Pitt found a solid scoring opportunity in the 60th minute, as graduate student midfielder Rodrigo Almeida broke free near the goal to fire off a shot. But the Wolfpack defense once again halted the Panthers’ scoring opportunity, blocking the attempt. The Panthers got the throw in, but an offsides allowed NC State to retain possession. 

The Panthers rushed down field in the 68th minute, passing the ball past defenders and finding a perfect scoring opportunity. But the Panthers hesitated near the net, failing to get a shot off.. The ball rolled out of bounds, giving Hatsios a goal kick.  

The remainder of the second half saw little action from either side and regulation ended with the score still tied 1-1. The game moved into overtime, with a spot in the ACC quarterfinals on the line. 

Pitt quickly put NC State on the defensive in the first OT. First, graduate student midfielder Jackson Walti launched a shot towards the top left corner of the goal, but Hatsios quickly made the save. 

And then, Pitt found their hero. Following a corner kick in the first minute of OT, Sullivan rushed towards the ball, scoring off of a diving header.

The Panthers continued their  strong offensive attack for the remainder of the first OT period. They fired off a few more shots, but couldn’t find the back of the net. Meanwhile, the Wolfpack were lifeless, failing to take a single shot in the first OT period. 

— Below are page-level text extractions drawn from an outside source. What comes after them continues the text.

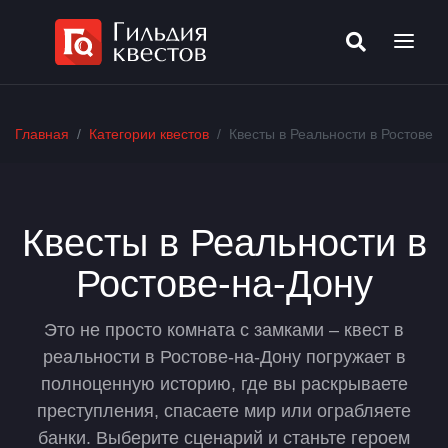
Главная
Категории квестов
Квесты в Реальности в Ростове-
Квесты в Реальности в
Ростове-на-Дону
Это не просто комната с замками – квест в
реальности в Ростове-на-Дону погружает в
полноценную историю, где вы раскрываете
преступления, спасаете мир или ограбляете
банки. Выберите сценарий и станьте героем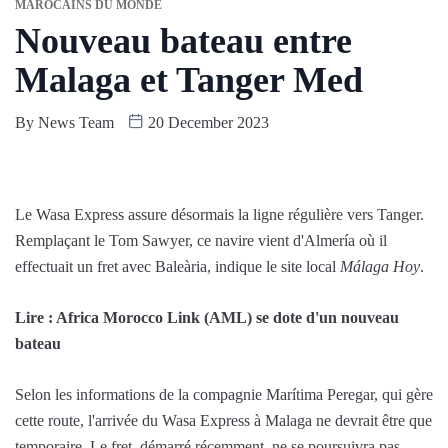
MAROCAINS DU MONDE
Nouveau bateau entre
Malaga et Tanger Med
By
News Team
20 December 2023
Le Wasa Express assure désormais la ligne régulière vers Tanger.
Remplaçant le Tom Sawyer, ce navire vient d'Almería où il
effectuait un fret avec Baleària, indique le site local
Málaga Hoy
.
Lire : Africa Morocco Link (AML) se dote d'un nouveau
bateau
Selon les informations de la compagnie Marítima Peregar, qui gère
cette route, l'arrivée du Wasa Express à Malaga ne devrait être que
temporaire. Le fret, démarré récemment, ne se poursuivra pas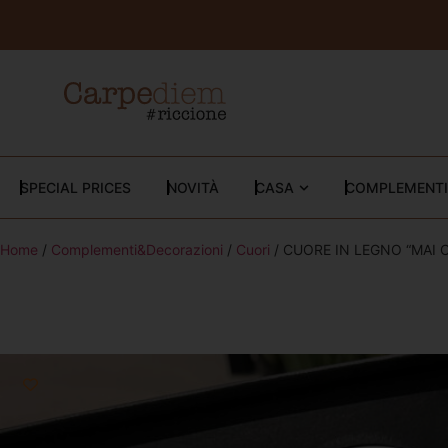
SPECIAL PRICES
NOVITÀ
CASA
COMPLEMENTI
Home
/
Complementi&Decorazioni
/
Cuori
/ CUORE IN LEGNO “MAI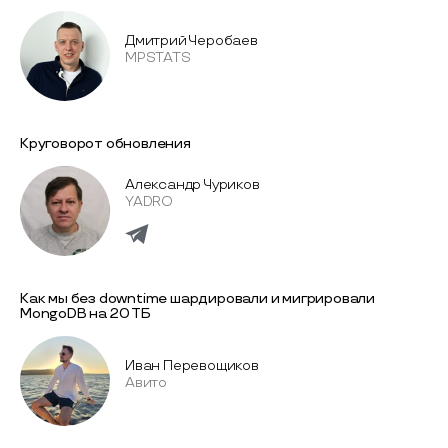
Дмитрий Черобаев
MPSTATS
Круговорот обновления
Александр Чуриков
YADRO
Как мы без downtime шардировали и мигрировали
MongoDB на 20 ТБ
Иван Перевощиков
Авито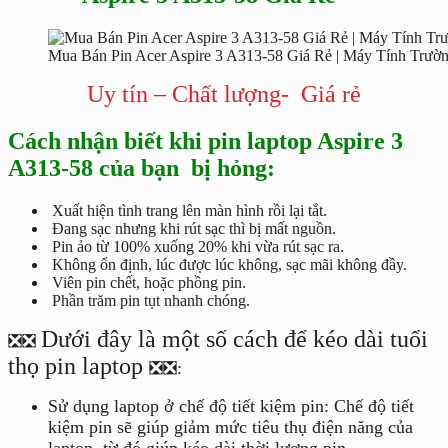
Mua Bán Pin Acer Aspire 3 A313-58 Giá Rẻ | Máy Tính Trườ
Uy tín – Chất lượng- Giá rẻ
Cách nhận biết khi pin laptop Aspire 3
A313-58 của bạn bị hỏng:
Xuất hiện tình trang lên màn hình rồi lại tắt.
Đang sạc nhưng khi rút sạc thì bị mất nguồn.
Pin ảo từ 100% xuống 20% khi vừa rút sạc ra.
Không ổn định, lúc được lúc không, sạc mãi không đầy.
Viên pin chết, hoặc phồng pin.
Phần trăm pin tụt nhanh chóng.
Dưới đây là một số cách để kéo dài tuổi
❎❎
thọ pin laptop
❎❎:
Sử dụng laptop ở chế độ tiết kiệm pin: Chế độ tiết
kiệm pin sẽ giúp giảm mức tiêu thụ điện năng của
laptop, từ đó giúp kéo dài thời lượng pin.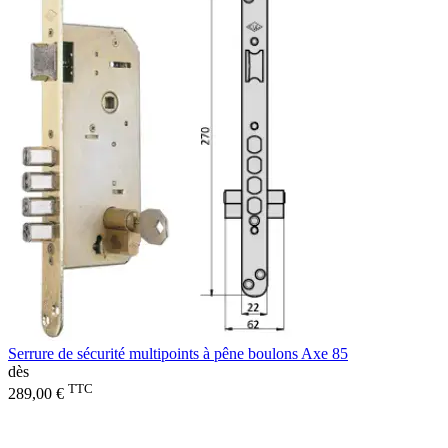
Serrure de sécurité multipoints à pêne boulons Axe 85
dès
TTC
289,00 €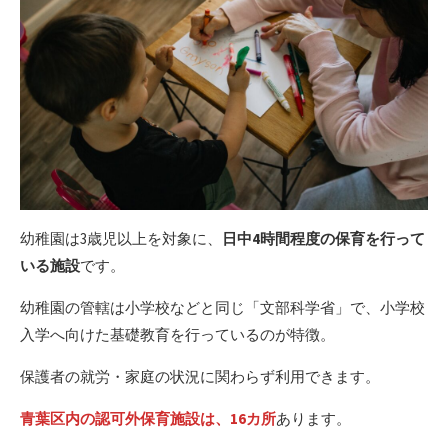
幼稚園は3歳児以上を対象に、
日中4時間程度の保育を行って
いる施設
です。
幼稚園の管轄は小学校などと同じ「文部科学省」で、小学校
入学へ向けた基礎教育を行っているのが特徴。
保護者の就労・家庭の状況に関わらず利用できます。
青葉区内の認可外保育施設は、16カ所
あります。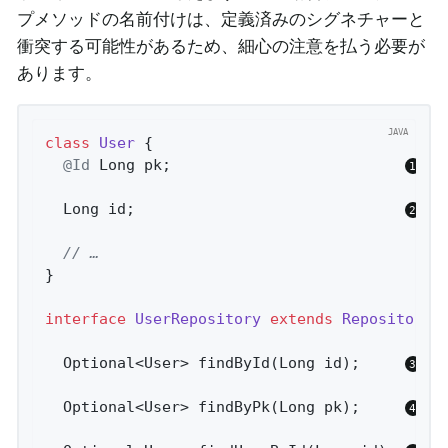
プメソッドの名前付けは、定義済みのシグネチャーと
衝突する可能性があるため、細心の注意を払う必要が
あります。
class
User
{

@Id
 Long pk;                          
  Long id;                              
// …
}

interface
UserRepository
extends
Repository
<
Optional<User> 
findById
(Long id)
;     
Optional<User> 
findByPk
(Long pk)
;     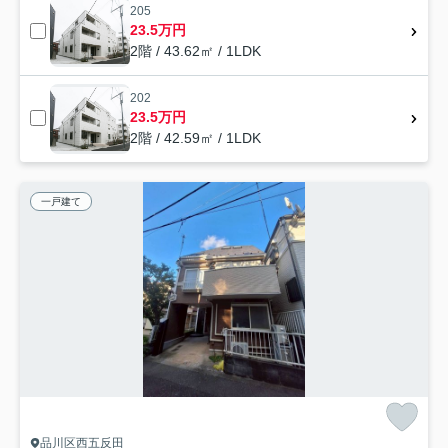
205
23.5万円
2階 / 43.62㎡ / 1LDK
202
23.5万円
2階 / 42.59㎡ / 1LDK
一戸建て
品川区西五反田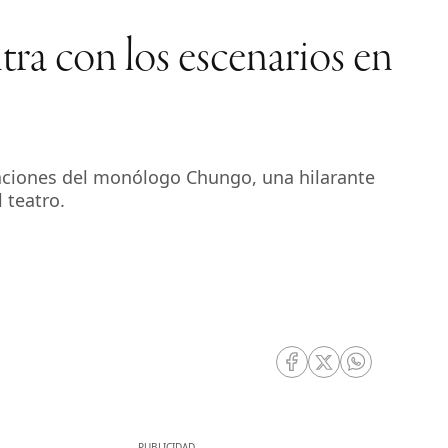
tra con los escenarios en
ntaciones del monólogo Chungo, una hilarante
 teatro.
RRSS Facebook
RRSS Twitter
RRSS Whatsa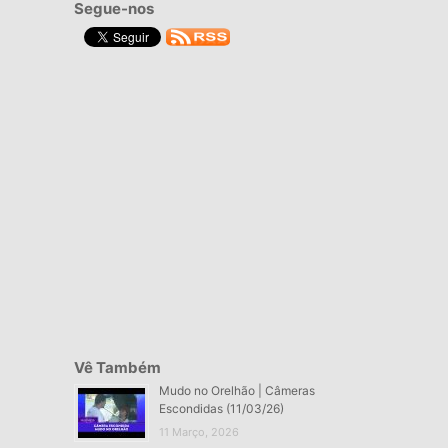
Segue-nos
Vê Também
Mudo no Orelhão | Câmeras
Escondidas (11/03/26)
11 Março, 2026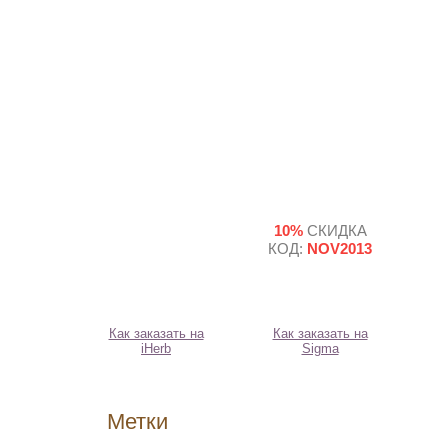
10%
СКИДКА
КОД:
NOV2013
Как заказать на
Как заказать на
iHerb
Sigma
Метки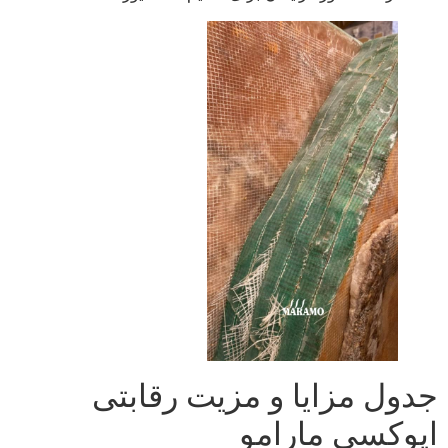
جدول مزایا و مزیت رقابتی
اپوکسی مارامو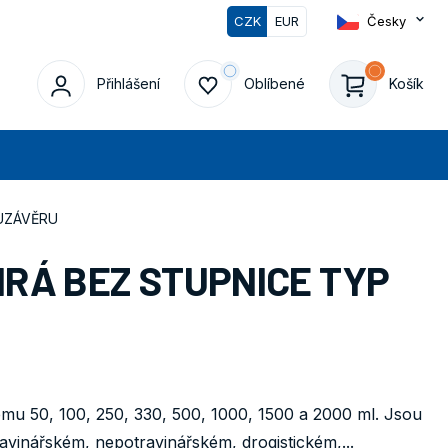
CZK
EUR
Česky
0
Přihlášení
Oblíbené
Košík
edat
 UZÁVĚRU
IRÁ BEZ STUPNICE TYP
mu 50, 100, 250, 330, 500, 1000, 1500 a 2000 ml. Jsou
avinářském, nepotravinářském, drogistickém,...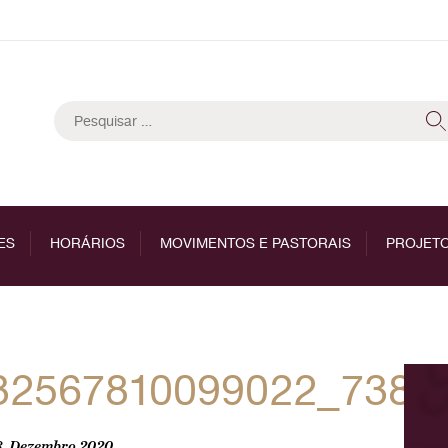
Pesquisar
por:
ES
HORÁRIOS
MOVIMENTOS E PASTORAIS
PROJETO
32567810099022_7382
8, Dezembro 2020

Pitt continued to play on the attack in the second overtime period. Noel cushioned the Panthers’ late lead, scoring completely undefended deep in Wolfpack territory. Walti followed suit, scoring a goal late in the second overtime to give the Panthers a commanding 4-1 lead. 

The Wolfpack failed to make any dent in the Panther lead before the final whistle. With the win, Pitt moves on to play Virginia in the ACC tournament quarterfinals. Pitt and Virginia faced off already in September, with the Cavaliers earning the 3-1 victory. Vidovich said it will be a tough match against their familiar foe.

“We know it’s going to be a tremendous match,” Vidovich said. “Virginia is a tournament team. The coaches have won national championships, they know what they’re doing. And they have a victory on us already.” 

The Panthers take on the Cavaliers in Charlottesville on Nov. 6. Coverage begins at 4 p.m. on ACC Network.